Configuration

Like any Celery application, GWCelery’s configuration options are stored at run time in a global configuration object, gwcelery.app.conf. There are options for Celery itself such as options that affect the task and result backends; these options are documented in the Configuration and defaults section of the Celery manual.

The configuration object also holds all of the options that are specific to GWCelery and affect the behavior of individual GWCelery tasks; examples include the GraceDB service URLs, IGWN Alert groups, GCN hostnames, and frame file types and channel names. For a list of all GWCelery-specific options, see the API documentation for the gwcelery.conf module.

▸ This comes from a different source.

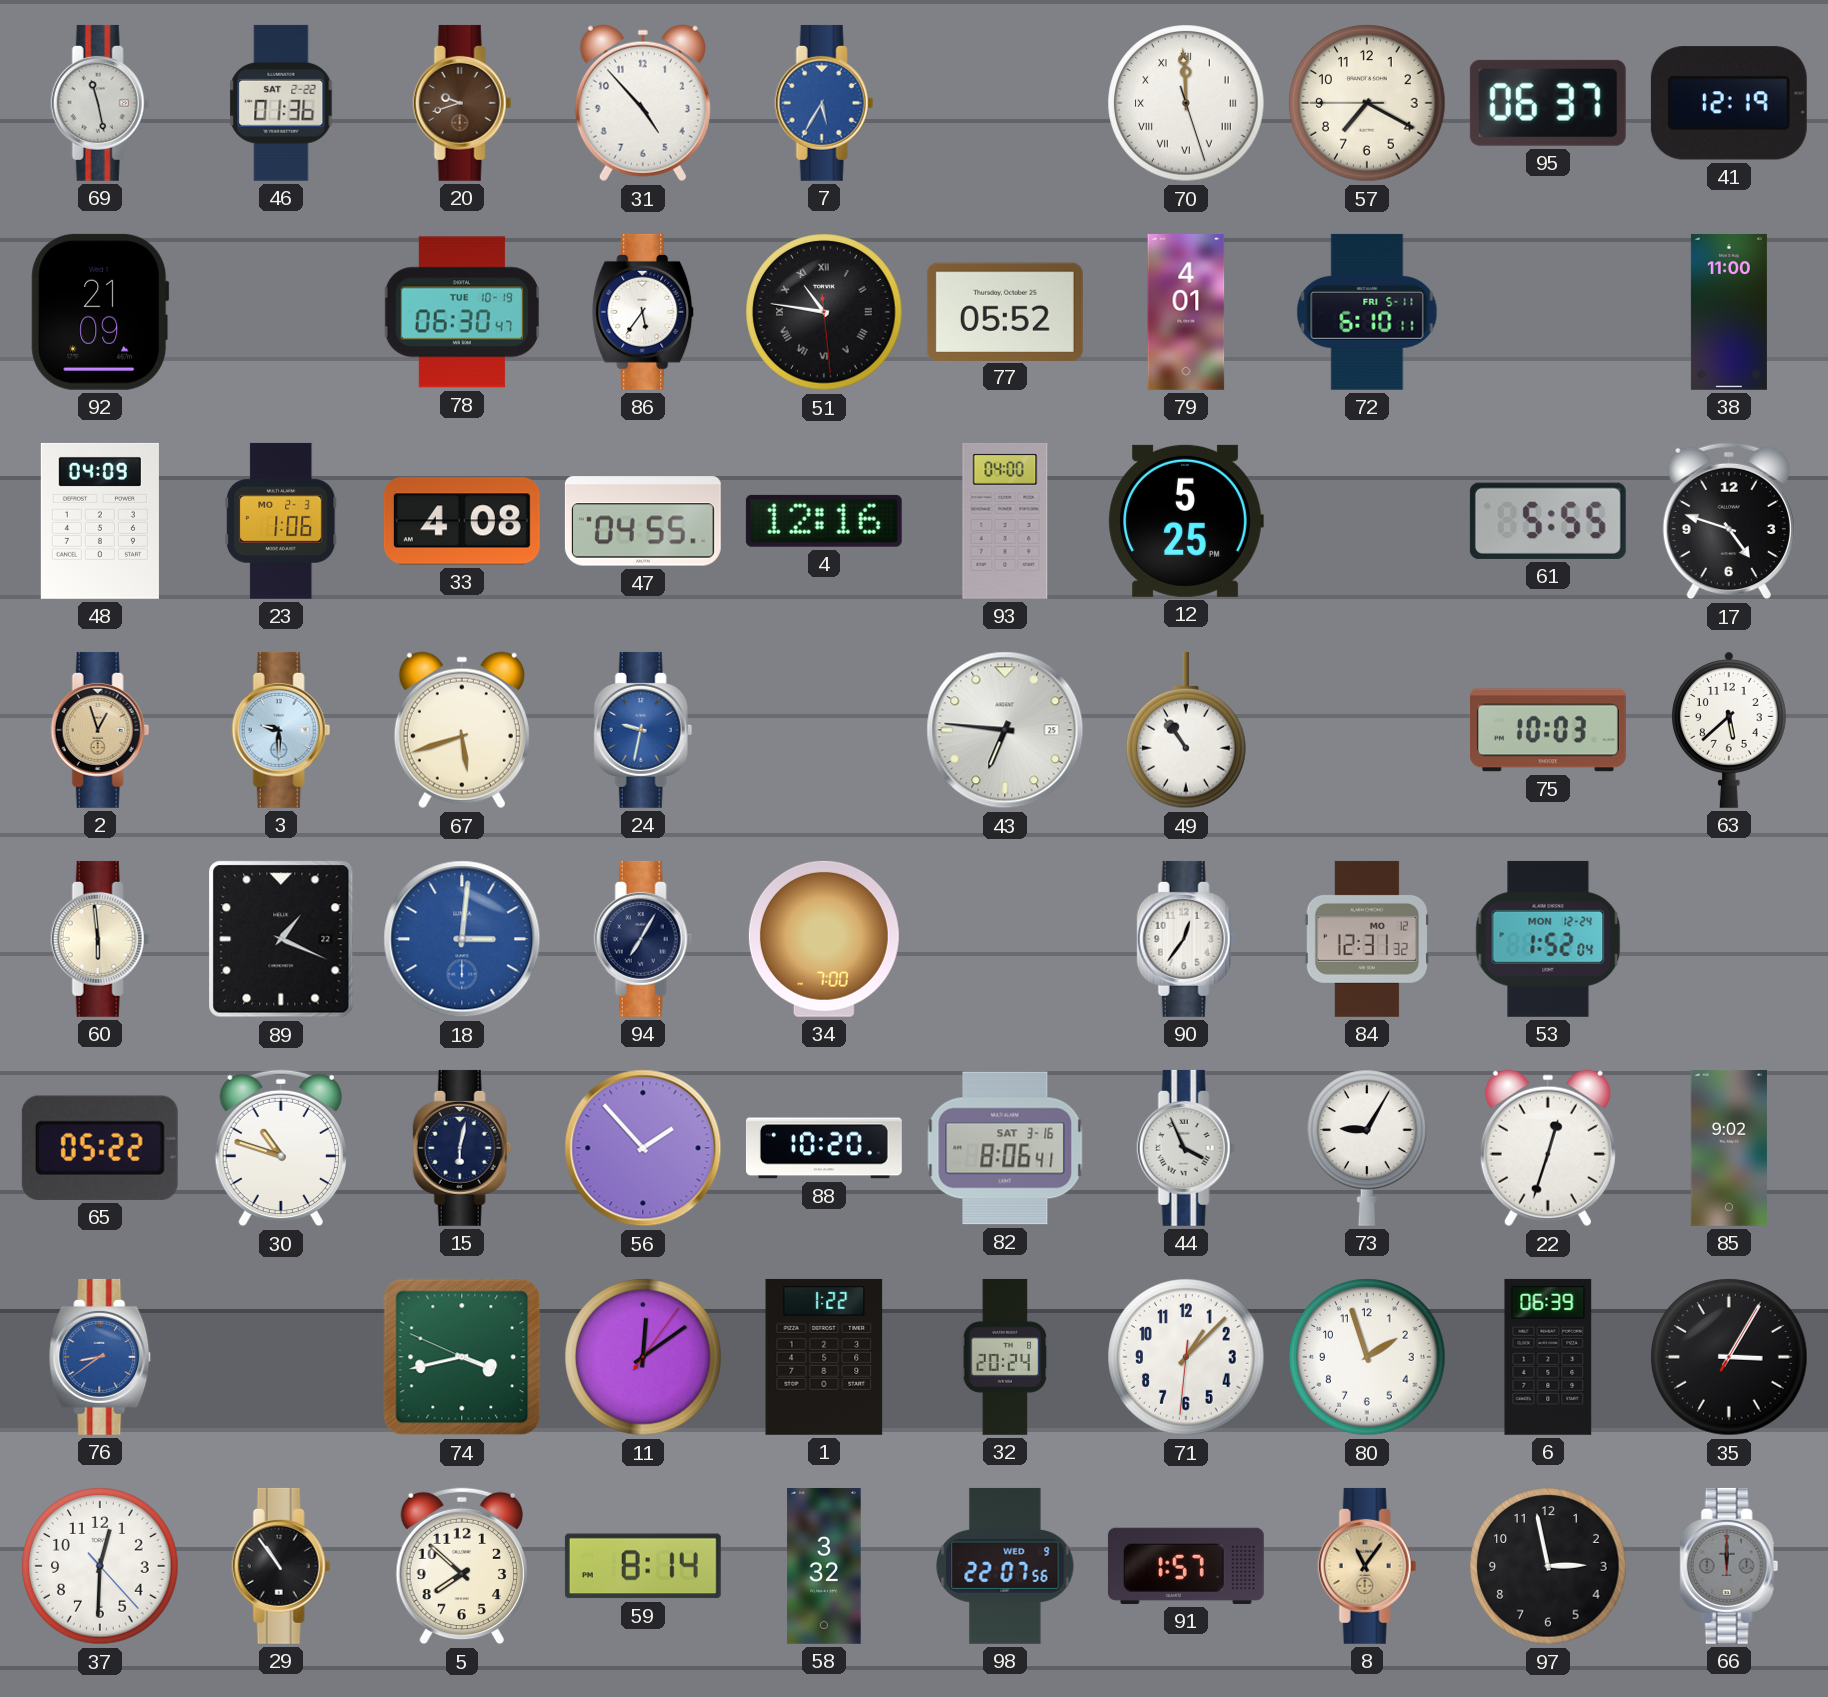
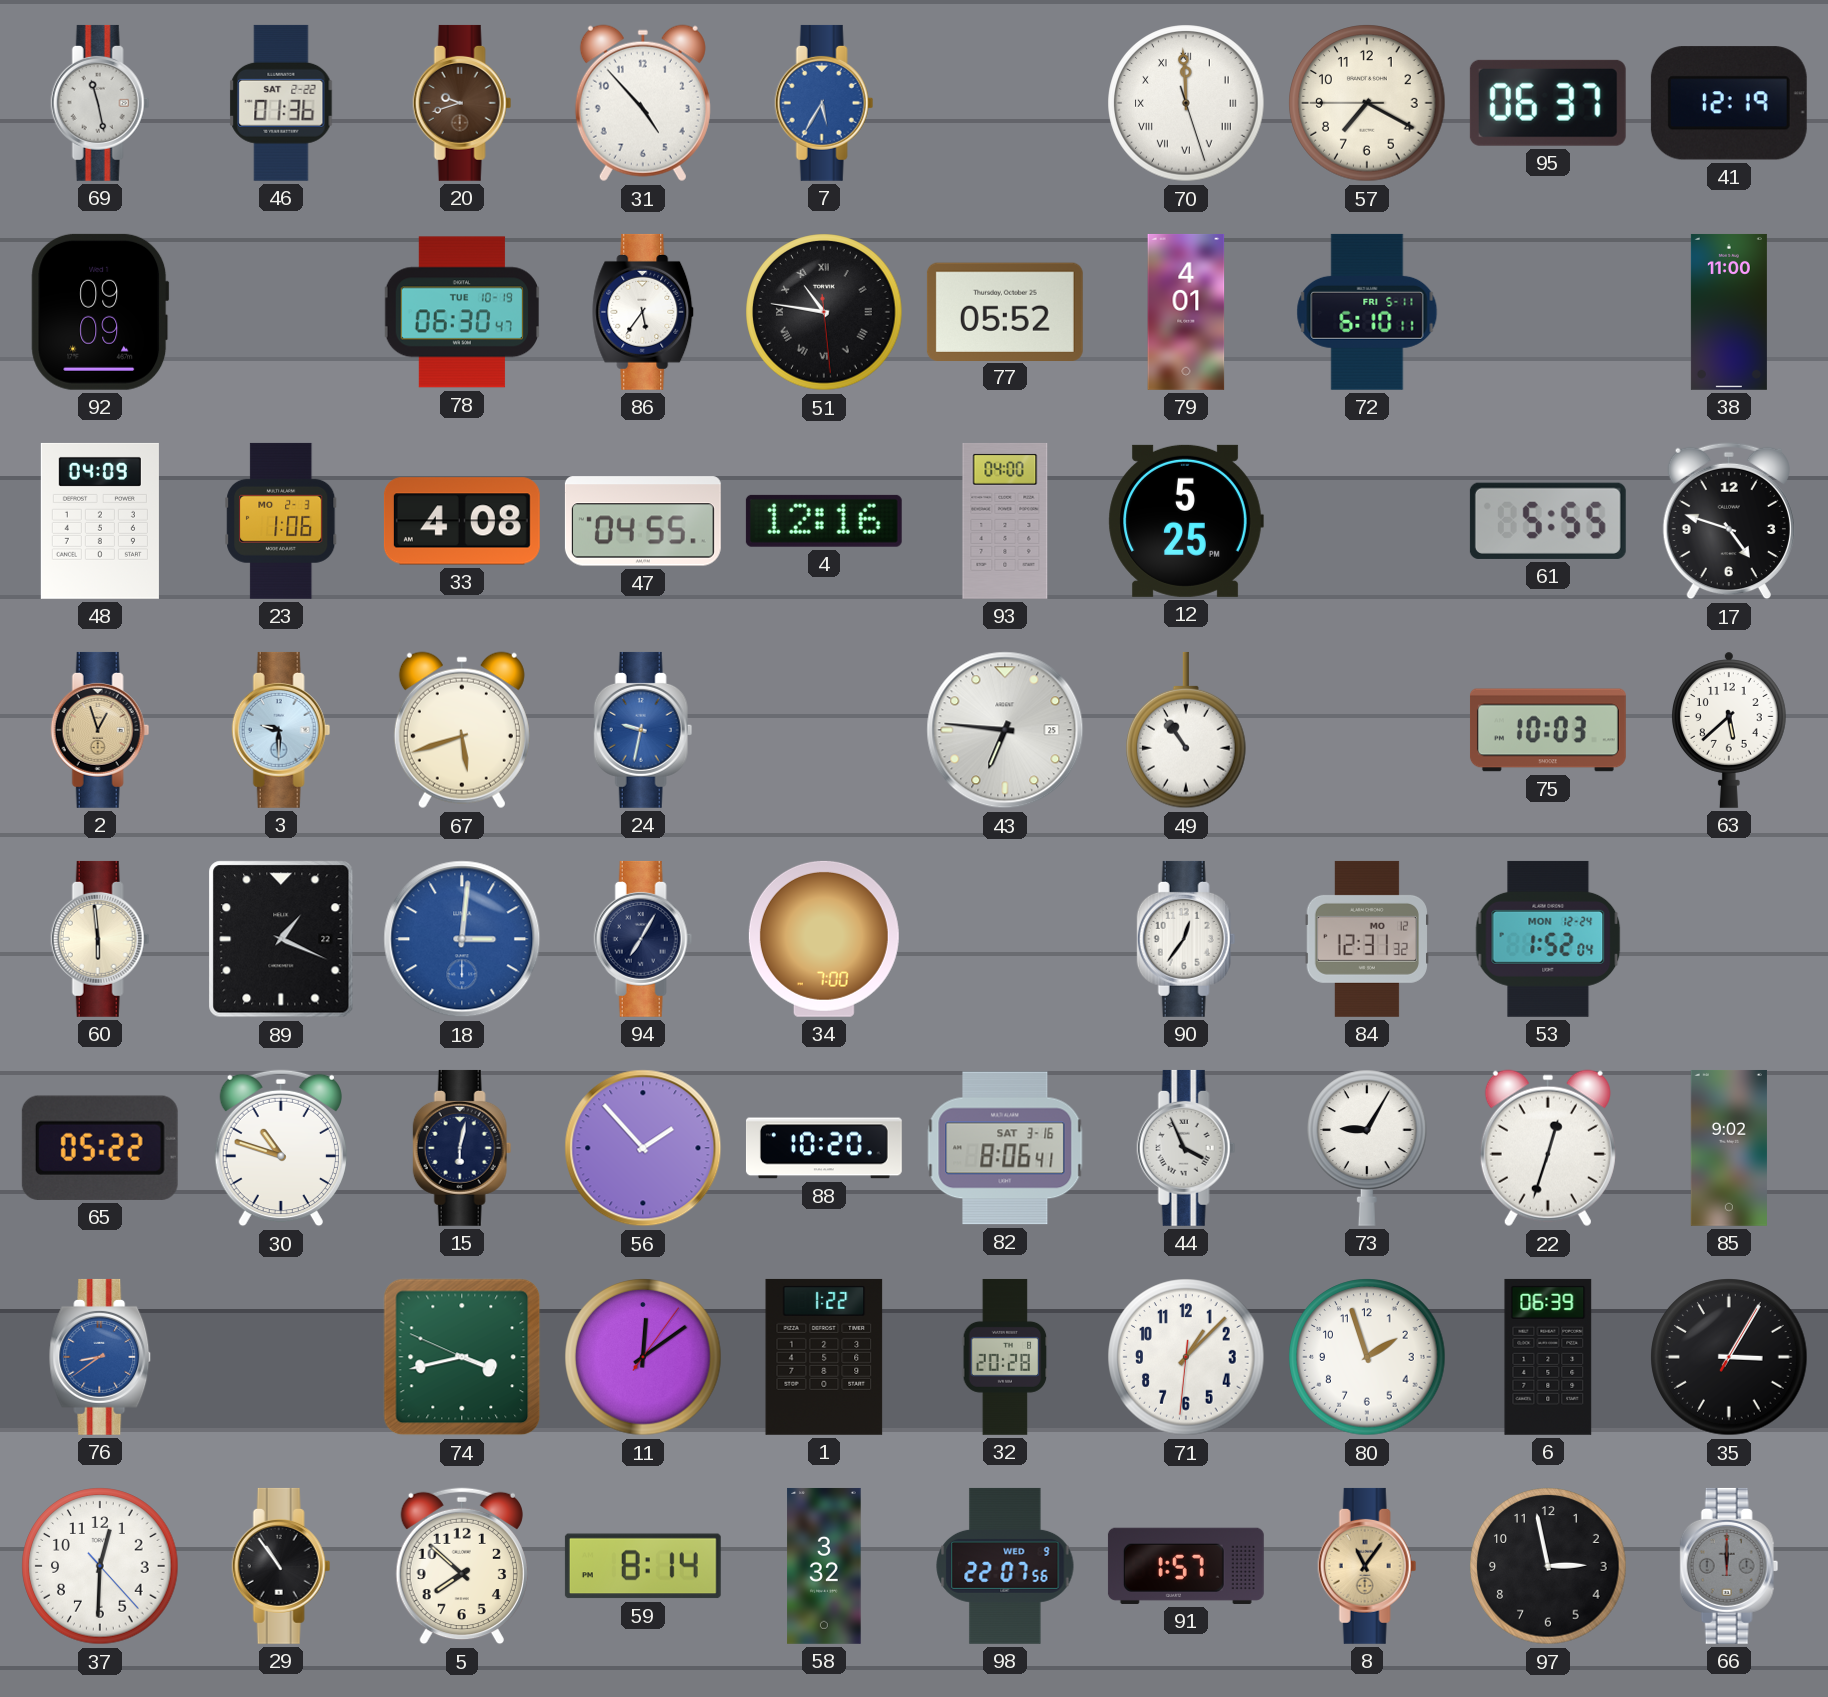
92: 21:09 -> 09:09
32: 20:24 -> 20:28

GWCelery provides five preset configurations, one for each GraceDB server instance (production, deployment, testing, minikube or playground). The default configuration preset is for the playground server, gracedb-playground.ligo.org. The recommended way to select a different preset is to set the CELERY_CONFIG_MODULE environment variable before starting the workers. For example, to configure GWCelery for production:

$ export CELERY_CONFIG_MODULE=gwcelery.conf.production

Authentication

There are a few files that must be present in order to provide authentication tokens for GraceDB and IGWN Alert.

IGWN Alert

You must provide a valid username and password for IGWN Alert. You can request an account using the SCiMMA Auth portal. To get started, see IGWN Alert Userguide. The IGWN Alert username and password should be stored in your auth.toml file.

Kafka

You must provide a file named kafka_credential_map.json that maps deployment specific usernames for Kafka credentials to the logical names given in the configuration files. This file should be saved in the GWCelery XDG config directory (${HOME}/.config/gwcelery/ by default on many Linux and UNIX-like operating systems). An example file can be seen below:

{
    "consumer": {
        "fermi": "user_one",
        "swift": "user_two"
    },
    "producer": {
        "gcn": "user_one",
        "scimma": "user_three"
    }
}

Note that one user can be specified multiple times. hop auth must have information about each user specified in this file. Every Kafka producer and consumer configuration key must have an entry in this file.

GraceDB and CVMFS token

You must provide a valid credential for communicating with GracedB and for reading frames from CVMFS for detchar checks. You can obtain a robot keytab for SciToken authentication with the scopes read:/virgo gracedb.read. The keytab should be stored in the ${HOME} directory, and named krb5.keytab.

For production deployments using HTCondor, you must configure the bearer token file location. Set the BEARER_TOKEN_FILE environment variable to specify the location of the bearer token file. This is typically done in your .bashrc or deployment configuration:

export BEARER_TOKEN_FILE=/run/user/$(id -u)/bt_u$(id -u)

This environment variable should be set both in your shell environment and passed through to HTCondor jobs. GWCelery’s HTCondor integration automatically includes BEARER_TOKEN_FILE in the list of environment variables passed to worker processes.

Redis

We recommend that you make the following settings in your Redis server configuration file (which is located at /etc/redis.conf on most systems):

# Some GWCelery tasks transfer large payloads through Redis.
# The default Redis client bandwidth limits are too small.
client-output-buffer-limit normal 0 0 0
client-output-buffer-limit slave 256mb 64mb 60
client-output-buffer-limit pubsub 256mb 64mb 60

# If worker nodes are only reachable on a specific network interface,
# then make sure to bind any additional IP addresses here.
bind 127.0.0.1 10.0.0.1  # replace 10.0.0.1 with address on cluster network

# Disable RDB snapshots.
save ""

# Enable appendonly snapshots.
appendonly yes

If you have to make any changes to your Redis configuration, be sure to restart the Redis daemon.

Cron

For deployments of GWCelery at LIGO Data Grid computing sites, it is recommended that you configure cron <cron(8)> to call the script cron.sh once per hour by adding the following to your crontab <crontab(1)>:

@hourly $HOME/cron.sh

This script automatically renews credentials, rotates log files, and cleans up old HTCondor log files.